BEGIN

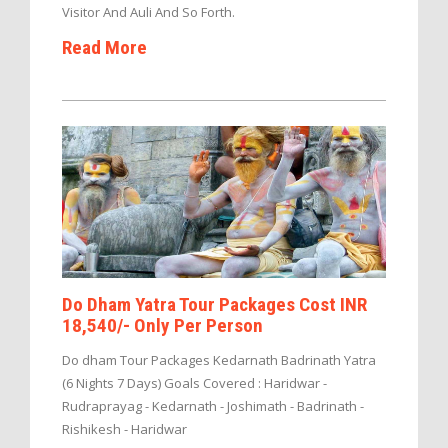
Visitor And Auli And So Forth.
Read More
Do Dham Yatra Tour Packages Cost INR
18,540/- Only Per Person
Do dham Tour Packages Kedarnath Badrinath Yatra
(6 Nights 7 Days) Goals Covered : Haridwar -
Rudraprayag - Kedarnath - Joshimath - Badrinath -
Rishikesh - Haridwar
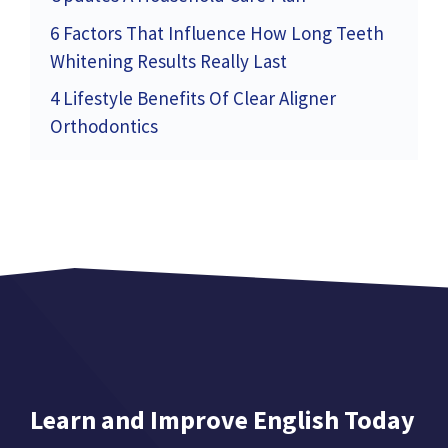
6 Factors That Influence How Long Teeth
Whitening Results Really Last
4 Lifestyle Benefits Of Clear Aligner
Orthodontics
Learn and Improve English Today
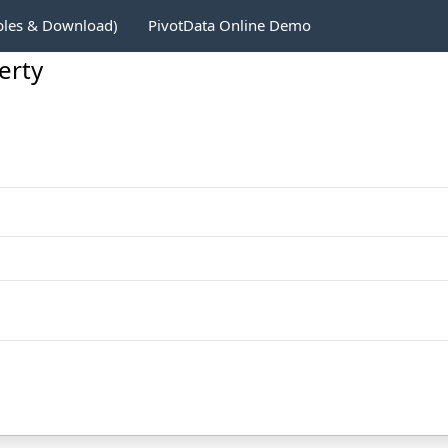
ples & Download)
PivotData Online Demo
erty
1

END

# Problem statement:
Search the entries for the word "Yatra" and pick out every line that holds it.

# Reply:
Do Dham Yatra Tour Packages Cost INR
Do dham Tour Packages Kedarnath Badrinath Yatra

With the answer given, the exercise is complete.